[Extracted records]

===

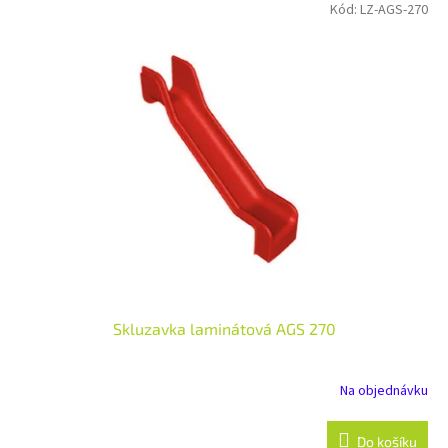
Kód:
LZ-AGS-270
Skluzavka laminátová AGS 270
Na objednávku
Do košíku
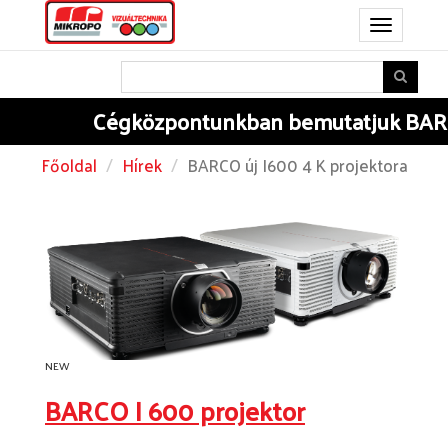
Toggle
navigation
Cégközpontunkban
bemutatjuk BARC
Főoldal
Hírek
BARCO új I600 4 K projektora
NEW
BARCO I 600 projektor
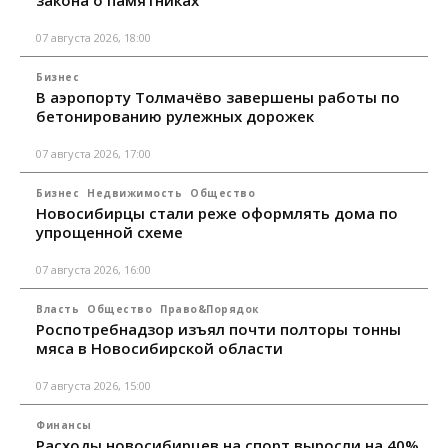
07 августа 2026, 18:00
Бизнес
В аэропорту Толмачёво завершены работы по
бетонированию рулежных дорожек
07 августа 2026, 17:00
Бизнес
Недвижимость
Общество
Новосибирцы стали реже оформлять дома по
упрощенной схеме
07 августа 2026, 16:00
Власть
Общество
Право&Порядок
Роспотребнадзор изъял почти полторы тонны
мяса в Новосибирской области
07 августа 2026, 15:00
Финансы
Расходы новосибирцев на спорт выросли на 40%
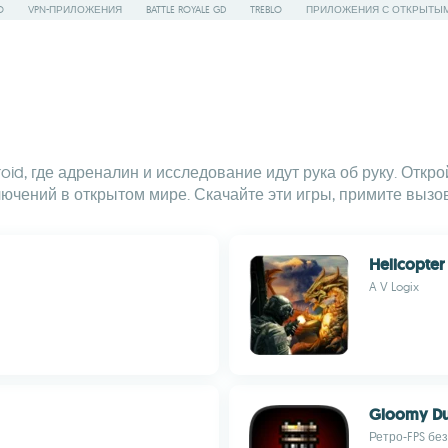
O
VPN-ПРИЛОЖЕНИЯ
BATTLE ROYALE GD
TREBLO
ПРИЛОЖЕНИЯ С ОТКРЫТЫ
id, где адреналин и исследование идут рука об руку. Откр
ючений в открытом мире. Скачайте эти игры, примите вызо
Helicopter
A V Logix
Gloomy D
Ретро-FPS бе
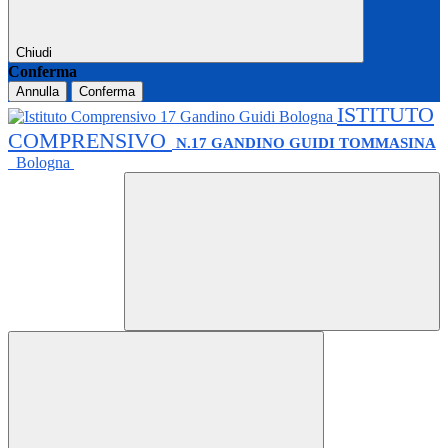
Chiudi
Conferma
Annulla
Conferma
ISTITUTO
COMPRENSIVO
N.17 GANDINO GUIDI TOMMASINA
Bologna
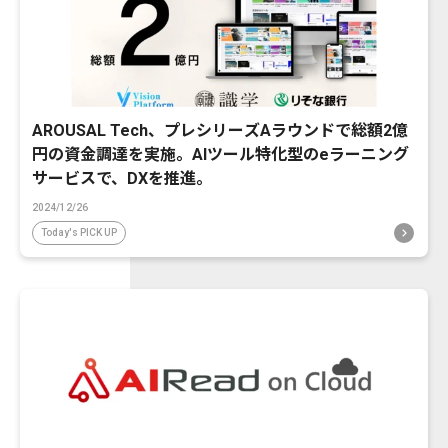
AROUSAL Tech、プレシリーズAラウンドで総額2億
円の資金調達を実施。AIツール特化型のeラーニング
サービスで、DXを推進。
2024/12/26
Today's PICK UP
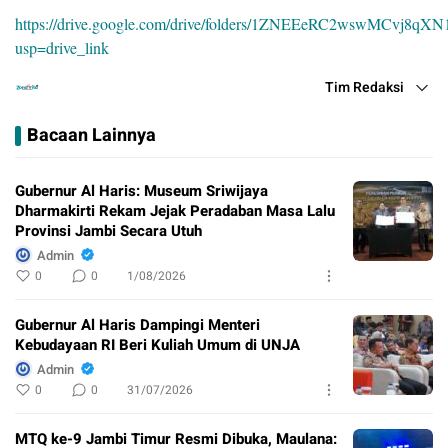
https://drive.google.com/drive/folders/1ZNEEeRC2wswMCvj8
usp=drive_link
Tim Redaksi
Bacaan Lainnya
Gubernur Al Haris: Museum Sriwijaya
Dharmakirti Rekam Jejak Peradaban Masa Lalu
Provinsi Jambi Secara Utuh
Admin
0
0
1/08/2026
Gubernur Al Haris Dampingi Menteri
Kebudayaan RI Beri Kuliah Umum di UNJA
Admin
0
0
31/07/2026
MTQ ke-9 Jambi Timur Resmi Dibuka, Maulana:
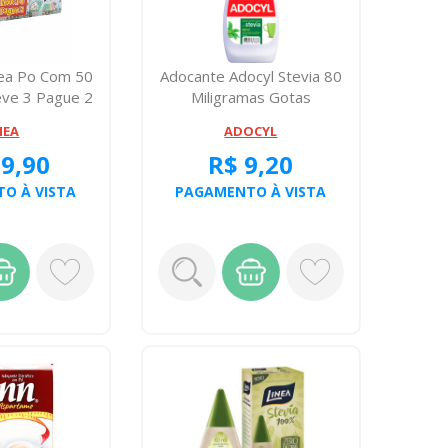
nea Po Com 50
Adocante Adocyl Stevia 80
eve 3 Pague 2
Miligramas Gotas
NEA
ADOCYL
19,90
R$ 9,20
O À VISTA
PAGAMENTO À VISTA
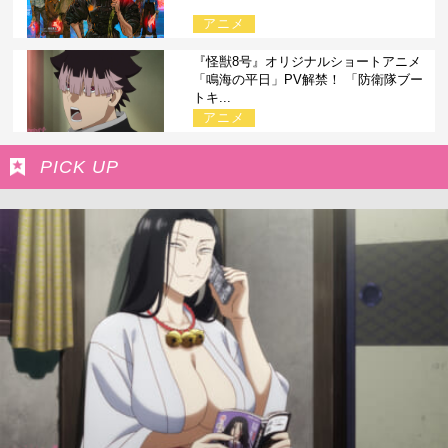
アニメ
『怪獣8号』オリジナルショートアニメ
「鳴海の平日」PV解禁！ 「防衛隊ブー
トキ...
アニメ
PICK UP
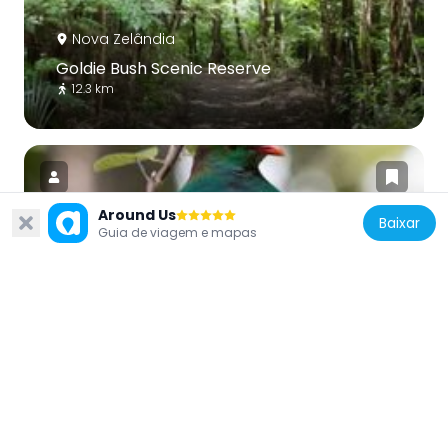
Nova Zelândia
Goldie Bush Scenic Reserve
12.3 km
Around Us
Baixar
Guia de viagem e mapas
Nova Zelândia
Ark in the Park
9.2 km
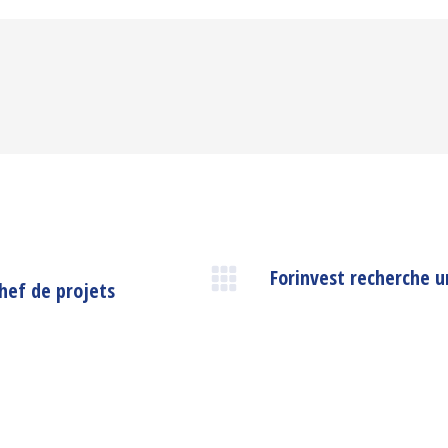
Facebook
Twitter
Pinterest
LinkedIn
Forinvest recherche 
hef de projets
Article
suivant
:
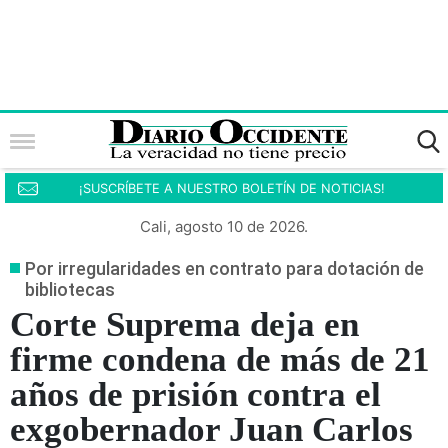
¡SUSCRÍBETE A NUESTRO BOLETÍN DE NOTICIAS!
Cali, agosto 10 de 2026.
Por irregularidades en contrato para dotación de
bibliotecas
Corte Suprema deja en
firme condena de más de 21
años de prisión contra el
exgobernador Juan Carlos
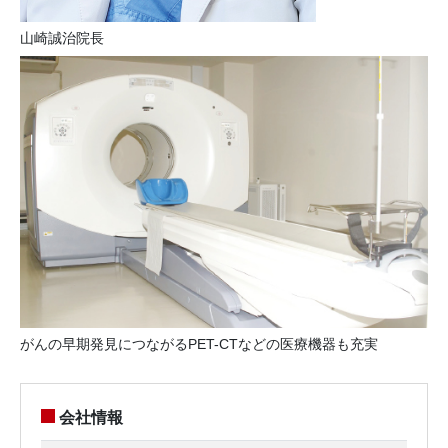
山崎誠治院長
がんの早期発見につながるPET-CTなどの医療機器も充実
会社情報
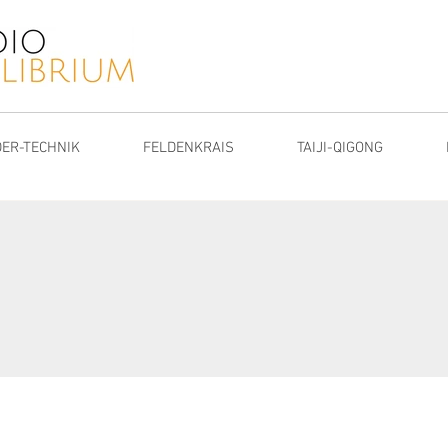
ER-TECHNIK
FELDENKRAIS
TAIJI-QIGONG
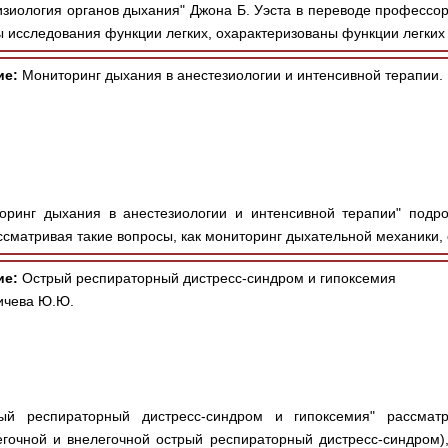
зиология органов дыхания" Джона Б. Уэста в переводе профессор
ы исследования функции легких, охарактеризованы функции легких 
ие:
Мониторинг дыхания в анестезиологии и интенсивной терапии.
оринг дыхания в анестезиологии и интенсивной терапии" подр
сматривая такие вопросы, как мониторинг дыхательной механики, 
ие:
Острый респираторный дистресс-синдром и гипоксемия
пичева Ю.Ю.
й респираторный дистресс-синдром и гипоксемия" рассмат
очной и внелегочной острый респираторный дистресс-синдром),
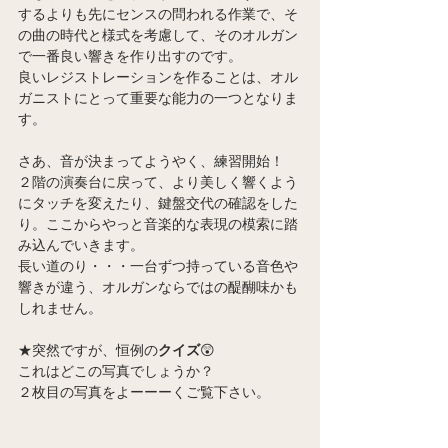
するよりも先にセンスの問われる作業で、そ
の曲の時代と様式を考慮して、そのオルガン
で一番良い響きを作り出すのです。
良いレジストレーションを作ることは、オル
ガニストにとって重要な能力の一つとなりま
す。
さあ、音が決まってようやく、練習開始！
２階の演奏台に戻って、より美しく響くよう
にタッチを変えたり、鍵盤交代の確認をした
り。ここからやっと音楽的な表現の模索に踏
み込んでいきます。
長い道のり・・・一台ずつ持っている音色や
響きが違う、オルガンならではの醍醐味かも
しれません。
★突然ですが、恒例の
クイズ
😲
これはどこの写真でしょうか？
２枚目の写真をよーーーくご覧下さい。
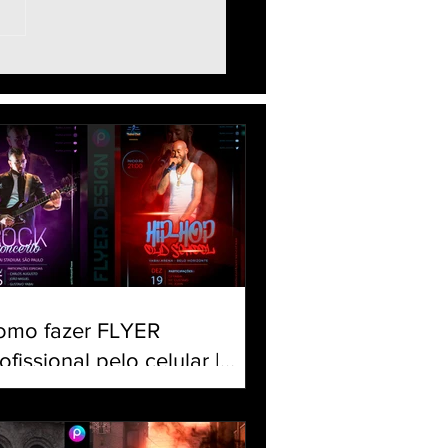
 Photo Editing PicsArt -
 Editar foto no celular
uble Photo Editing
ial in PicsArt
omo fazer FLYER
ofissional pelo celular |
iar banner para Evento |
torial Panfleto PicsArt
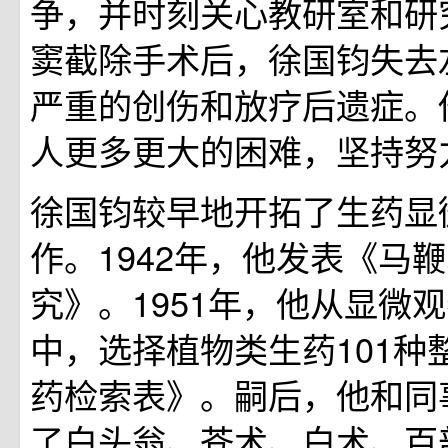
争，并时刻关心教研室和研
窦截除手术后，徐国钧失去
严重的创伤和放疗后遗症。
人更多更大的困难，坚持努
徐国钧较早地开拓了生药显
作。1942年，他发表《马
究》。1951年，他从显微
中，选择植物类生药101种
药检索表》。嗣后，他和同
了白头翁、苍术、白术、百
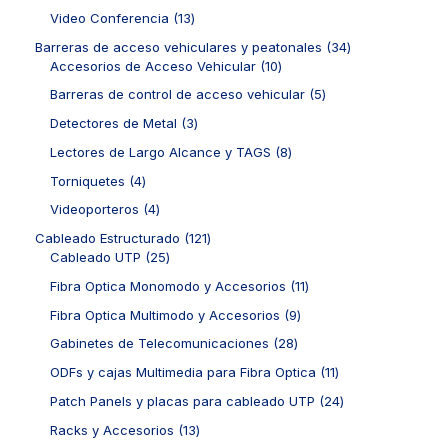
o
p
c
u
r
1
Video Conferencia
13
d
r
t
c
o
3
u
o
3
Barreras de acceso vehiculares y peatonales
34
o
t
d
p
c
d
1
4
Accesorios de Acceso Vehicular
10
s
o
u
r
t
u
0
p
s
c
o
5
Barreras de control de acceso vehicular
5
o
c
p
r
t
d
p
s
t
r
o
3
Detectores de Metal
3
o
u
r
o
o
d
p
s
c
o
8
Lectores de Largo Alcance y TAGS
8
s
d
u
r
t
d
p
u
c
o
4
Torniquetes
4
o
u
r
c
t
d
p
s
c
o
4
Videoporteros
4
t
o
u
r
t
d
p
o
s
c
o
1
Cableado Estructurado
121
o
u
r
s
t
d
2
2
Cableado UTP
25
s
c
o
o
u
5
1
t
d
1
Fibra Optica Monomodo y Accesorios
11
s
c
p
p
o
u
1
t
r
r
9
Fibra Optica Multimodo y Accesorios
9
s
c
p
o
o
o
p
t
r
2
Gabinetes de Telecomunicaciones
28
s
d
d
r
o
o
8
u
u
o
1
ODFs y cajas Multimedia para Fibra Optica
11
s
d
p
c
c
d
1
u
r
2
Patch Panels y placas para cableado UTP
24
t
t
u
p
c
o
4
o
o
c
r
1
Racks y Accesorios
13
t
d
p
s
s
t
o
3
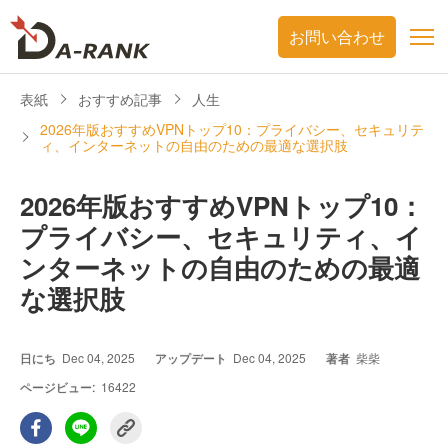
お問い合わせ
表紙
おすすめ記事
人生
2026年版おすすめVPNトップ10：プライバシー、セキュリテ
ィ、インターネットの自由のための最適な選択肢
2026年版おすすめVPNトップ10：
プライバシー、セキュリティ、イ
ンターネットの自由のための最適
な選択肢
日にち
Dec 04, 2025
アップデート
Dec 04, 2025
著者
柴柴
ページビュー:
16422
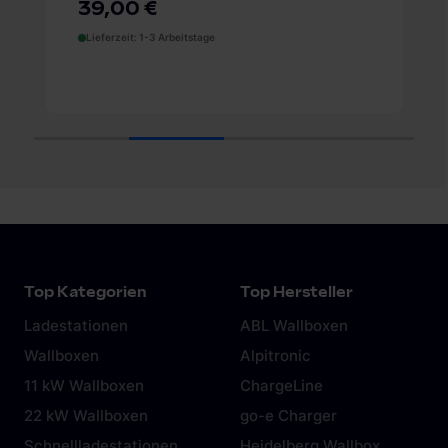
39,00 €
Lieferzeit: 1-3 Arbeitstage
1
2
3
4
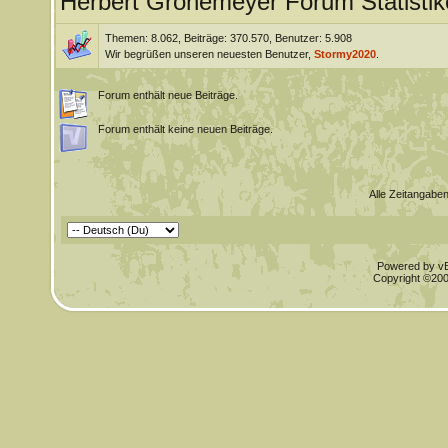
Herbert Grönemeyer Forum Statistik
Themen: 8.062, Beiträge: 370.570, Benutzer: 5.908
Wir begrüßen unseren neuesten Benutzer,
Stormy2020
.
Forum enthält neue Beiträge.
Forum enthält keine neuen Beiträge.
Alle Zeitangaben
Powered by vBu
Copyright ©2000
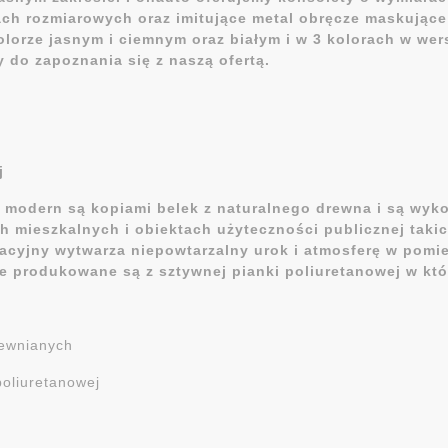
ch rozmiarowych oraz imitujące metal obręcze maskujące 
orze jasnym i ciemnym oraz białym i w 3 kolorach w wersj
do zapoznania się z naszą ofertą.
j
 i modern są kopiami belek z naturalnego drewna i są wy
mieszkalnych i obiektach użyteczności publicznej takich 
racyjny wytwarza niepowtarzalny urok i atmosferę w pomi
ne produkowane są z sztywnej pianki poliuretanowej w któ
ewnianych
poliuretanowej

===

Above are the records; restate exactly the lines from the one containing "Adocante Adocyl Stevia 80" through the one containing "años de prisión contra el", keeping pictures out.

Adocante Adocyl Stevia 80
eve 3 Pague 2
Miligramas Gotas
NEA
ADOCYL
19,90
R$ 9,20
O À VISTA
PAGAMENTO À VISTA
アニメ
『怪獣8号』オリジナルショートアニメ
「鳴海の平日」PV解禁！ 「防衛隊ブー
トキ...
アニメ
PICK UP
Nova Zelândia
Goldie Bush Scenic Reserve
12.3 km
Around Us
Baixar
Guia de viagem e mapas
Nova Zelândia
Ark in the Park
9.2 km
Facebook
Twitter
Pinterest
LinkedIn
Forinvest recherche 
hef de projets
Article
suivant
:
¡SUSCRÍBETE A NUESTRO BOLETÍN DE NOTICIAS!
Cali, agosto 10 de 2026.
Por irregularidades en contrato para dotación de
bibliotecas
Corte Suprema deja en
firme condena de más de 21
años de prisión contra el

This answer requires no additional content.